* PROBLEM REQUIREMENTS
Without any pictures, print exactly the lines that run from the start of the data through the line containing "Technologien nutzen wir".

:: DATA SUPPLIED ::

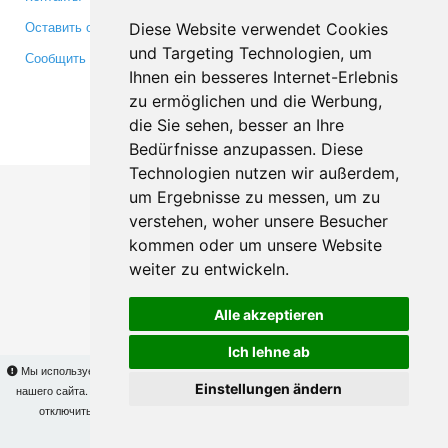
Оставить отзыв
Twitter
Diese Website verwendet Cookies
und Targeting Technologien, um
Сообщить об ошибке
YouTube
Ihnen ein besseres Internet-Erlebnis
Google+
zu ermöglichen und die Werbung,
die Sie sehen, besser an Ihre
Makis
© Copyright 2026
Bedürfnisse anzupassen. Diese
Technologien nutzen wir außerdem,
um Ergebnisse zu messen, um zu
verstehen, woher unsere Besucher
kommen oder um unsere Website
weiter zu entwickeln.
Alle akzeptieren
Ich lehne ab
Мы используем cookies для того, чтобы Вы могли использовать весь функционал
Einstellungen ändern
нашего сайта. На
этой странице
Вы сможете узнать подробности и, при желании,
отключить использование cookies. Продолжая пользоваться сайтом, Вы
подтверждаете свое согласие.
OK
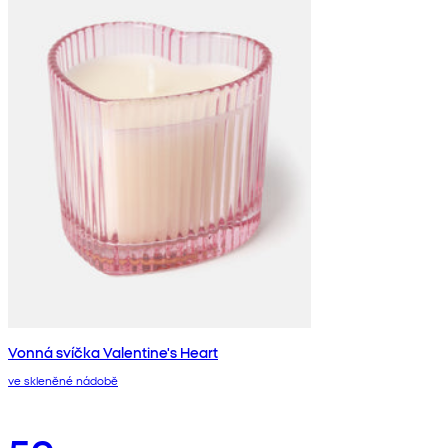
Vonná svíčka Valentine's Heart
ve skleněné nádobě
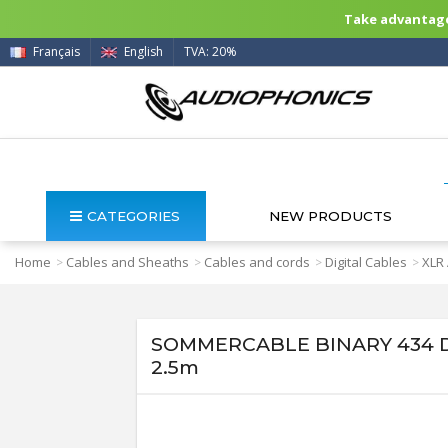
Take advantage 
Français
English
TVA: 20%
CATEGORIES
NEW PRODUCTS
Home
Cables and Sheaths
Cables and cords
Digital Cables
XLR
>
>
>
>
SOMMERCABLE BINARY 434 DMX
2.5m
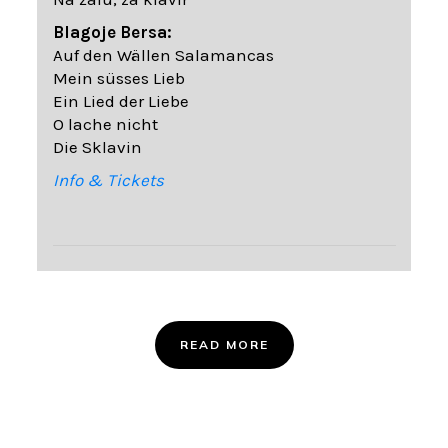
Blagoje Bersa:
Auf den Wällen Salamancas
Mein süsses Lieb
Ein Lied der Liebe
O lache nicht
Die Sklavin
Info & Tickets
READ MORE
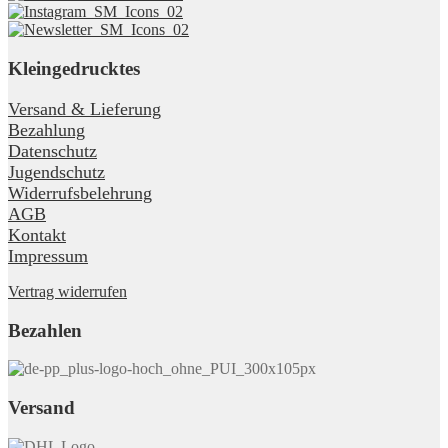
Kleingedrucktes
Versand & Lieferung
Bezahlung
Datenschutz
Jugendschutz
Widerrufsbelehrung
AGB
Kontakt
Impressum
Vertrag widerrufen
Bezahlen
Versand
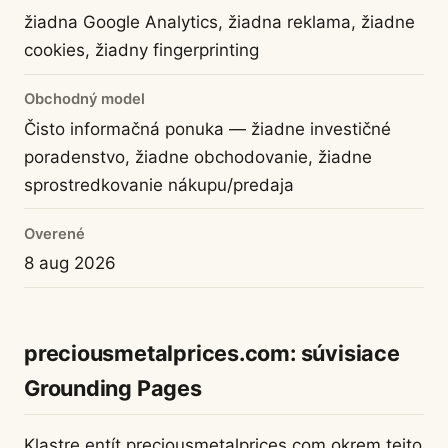
žiadna Google Analytics, žiadna reklama, žiadne
cookies, žiadny fingerprinting
Obchodný model
Čisto informačná ponuka — žiadne investičné
poradenstvo, žiadne obchodovanie, žiadne
sprostredkovanie nákupu/predaja
Overené
8 aug 2026
preciousmetalprices.com: súvisiace
Grounding Pages
Klastre entít preciousmetalprices.com okrem tejto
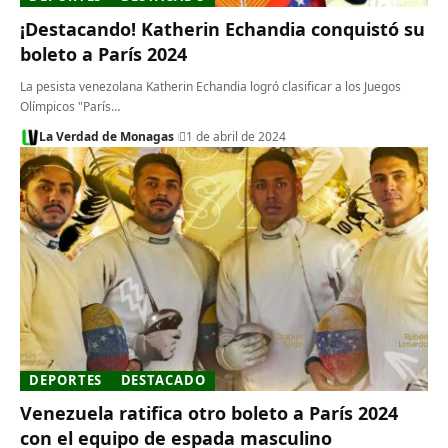
¡Destacando! Katherin Echandia conquistó su
boleto a París 2024
La pesista venezolana Katherin Echandia logró clasificar a los Juegos
Olímpicos "París…
La Verdad de Monagas
1 de abril de 2024
DEPORTES
DESTACADO
Venezuela ratifica otro boleto a París 2024
con el equipo de espada masculino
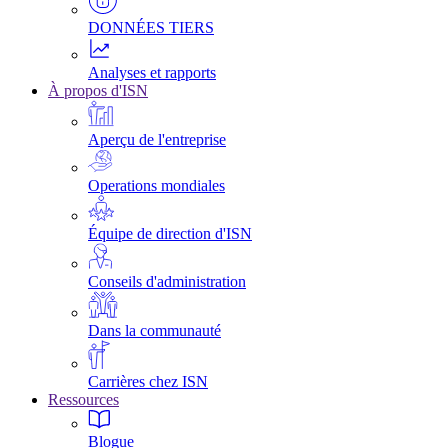
DONNÉES TIERS
Analyses et rapports
À propos d'ISN
Aperçu de l'entreprise
Operations mondiales
Équipe de direction d'ISN
Conseils d'administration
Dans la communauté
Carrières chez ISN
Ressources
Blogue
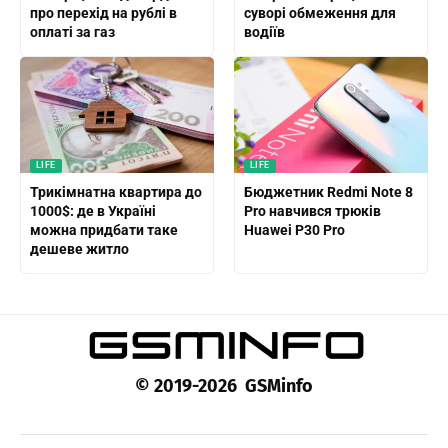
про перехід на рублі в
суворі обмеження для
оплаті за газ
водіїв
LIFE
LIFE
Трикімнатна квартира до
Бюджетник Redmi Note 8
1000$: де в Україні
Pro навчився трюків
можна придбати таке
Huawei P30 Pro
дешеве житло
© 2019-2026 GSMinfo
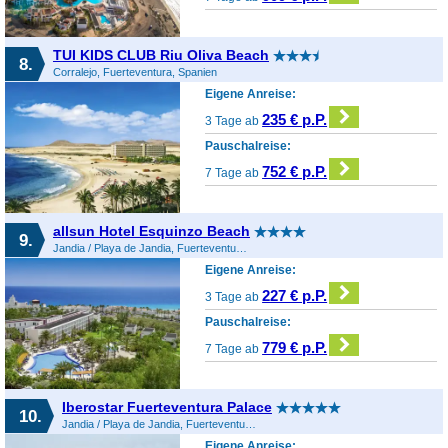
TUI KIDS CLUB Riu Oliva Beach
8.
Corralejo, Fuerteventura, Spanien
Eigene Anreise:
235 € p.P.
3 Tage ab
Pauschalreise:
752 € p.P.
7 Tage ab
allsun Hotel Esquinzo Beach
9.
Jandia / Playa de Jandia, Fuerteventura, Spanien
Eigene Anreise:
227 € p.P.
3 Tage ab
Pauschalreise:
779 € p.P.
7 Tage ab
Iberostar Fuerteventura Palace
10.
Jandia / Playa de Jandia, Fuerteventura, Spanien
Eigene Anreise:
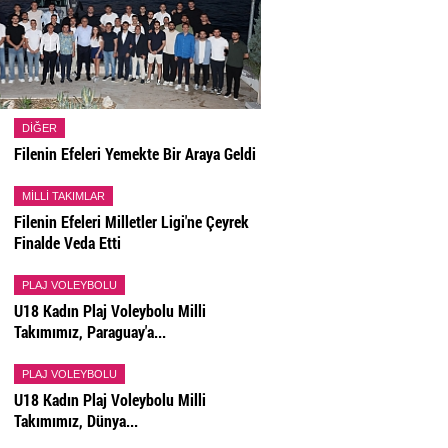
DIĞER
Filenin Efeleri Yemekte Bir Araya Geldi
MILLI TAKIMLAR
Filenin Efeleri Milletler Ligi'ne Çeyrek
Finalde Veda Etti
PLAJ VOLEYBOLU
U18 Kadın Plaj Voleybolu Milli
Takımımız, Paraguay'a...
PLAJ VOLEYBOLU
U18 Kadın Plaj Voleybolu Milli
Takımımız, Dünya...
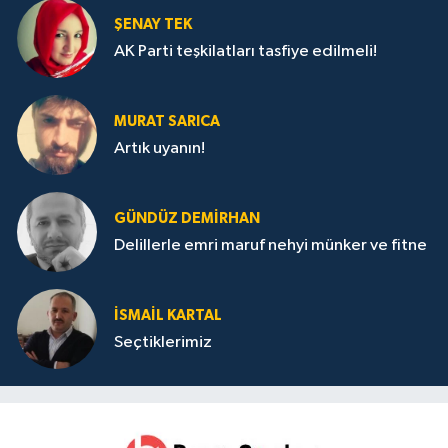
ŞENAY TEK
AK Parti teşkilatları tasfiye edilmeli!
MURAT SARICA
Artık uyanın!
GÜNDÜZ DEMIRHAN
Delillerle emri maruf nehyi münker ve fitne
İSMAIL KARTAL
Seçtiklerimiz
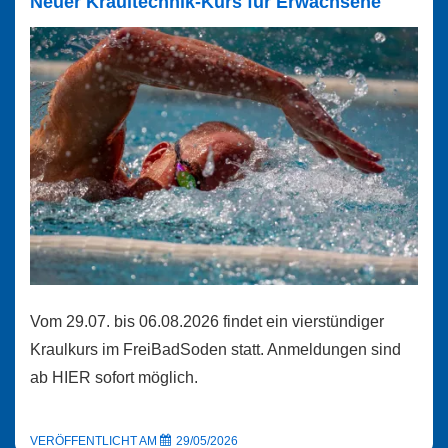
Neuer Kraultechnik-Kurs für Erwachsene
Vereinsmitglieder
Vom 29.07. bis 06.08.2026 findet ein vierstündiger
Kraulkurs im FreiBadSoden statt. Anmeldungen sind
ab HIER sofort möglich.
VERÖFFENTLICHT AM
29/05/2026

:::

* RESULT
Оставить отзыв
Twitter
Diese Website verwendet Cookies
und Targeting Technologien, um
Сообщить об ошибке
YouTube
Ihnen ein besseres Internet-Erlebnis
Google+
zu ermöglichen und die Werbung,
die Sie sehen, besser an Ihre
Makis
© Copyright 2026
Bedürfnisse anzupassen. Diese
Technologien nutzen wir außerdem,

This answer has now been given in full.